Parallel computing is an approach to computing where many tasks are done simultaneously- either on a single device or on multiple independent devices. These tasks can be dependent or independent of each other requiring varying degreees of ordering and orchestration. Parallel computing can be quite complicated to set up but can improve job throughput when done correctly.
Parallel computing starts with breaking a larger task into smaller steps- the “size” and relationship of those steps is highly dependent on the task at hand but determines much about how the job can be “parallelized”. Because of the variety of approaches to large tasks, often there can be multiple strategies to consider using to identify the most effective approach to use for the particular task at hand.
When steps are highly dependent on each other (e.g. the output of one step is used for input into the next) that job is said to be “serial” and it won’t benefit greatly from parallel processing. At the other end, “embarassingly” or “pleasantly” parallel work has individual steps that do not depend on each other and can occur in at the same time, often in great numbers.
Once you’ve determined how your work can be parallelized, there are two ways to distribute those steps. The first uses the capabilities of multi-core CPUs- modern CPUs have multiple cores, each of which are capable of processing independent steps. This technique is typically referred to as “threading.”
Another approach to using multiple processors is to spread the work over multiple different computers. This approach has the advantage of being able to scale up the amount of computation being done concurrently. This approach is often described as “distributed”
Note: It is also possible to combine those techniques- using multiple cores on multiple computers. This can add a little complexity, but many tools will handle this neatly.
Choosing an Approach
The primary drivers for choosing between the two approaches is how much communication between individual steps is necessary and how many steps there are. Communication between steps is computationally expensive, and if that communication needs to cross a network (as in a distributed solution) there can be a degredation in performance compared to keeping all of the steps on the same system (as in the threaded solution). However, if there are many steps the resources on a single system will be a bottleneck, which makes a distributed solution more appealing.

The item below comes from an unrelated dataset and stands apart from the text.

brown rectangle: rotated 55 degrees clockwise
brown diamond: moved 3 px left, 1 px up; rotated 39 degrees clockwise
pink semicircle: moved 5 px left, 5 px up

An Atlas of Computational Workloads
“Pleasantly parallel” work (AKA “embarassingly parallel”) is typically made up of many completely independent steps. By independent we mean that:
- any one step does not depend on the output or completion of any other step
- steps do not need to exchange information with other steps
Examples: simulations, GWAS, chromosome by chromosome analyses
This is one opposite of pleasantly parallel. In sequential workloads each step is dependent on another step- step “B” cannot proceed until step “A” is complete. This kind of workload is nearly impossible to speed up with additional processors.
Another opposite of the pleasantly parallel workload is workload where steps communicate information between other steps. Weather and climate forecasts are notorious for this kind of workload- each step represents a block of atmosphere which is affected by its neighbors, thus step needs to look at the state of another step and vice-versa.
These problems require very low-latency, high-speed communication between steps and are typically better served when run on a single system (or one of the exotic supercomputers). That said, modern networks are fairly good and can provide usable service for this communication if the number of steps greatly exceeds the number of cores available on a single system.
Parallel Operations in Slurm
Slurm has two concepts important when looking at implementing a parallel workload: jobs and steps. The step is the atomic unit of a job- a job can be made up of multiple steps. In general, the steps are independent and don’t directly communicate with each other. Steps can execute across many CPUs and hosts and many steps can run simultaneously within the job. For example, suppose I need to do three things to a data set:
- divide it into pieces
- run a calculation on each of those pieces
- summarize those calculations
In Slurm, I can create a job made up of three steps. The first step is sequential- it will use one CPU on one host. The second step can be run on multiple CPUs as these calculations are independent. The last step is, again, a sequential task that can only use a single CPU. The job would need to request as many CPUs as could be used (or is practical) by the second step- the first and last step would only use a single CPU.
We have begun consolidating examples of parallel computing approaches in the FredHutch/slurm-examples repository. Please refer to that repository for more community curated exmaple approaches and associated documentation to see if someone has approached a problem similar to yours so you don’t have to start from scratch.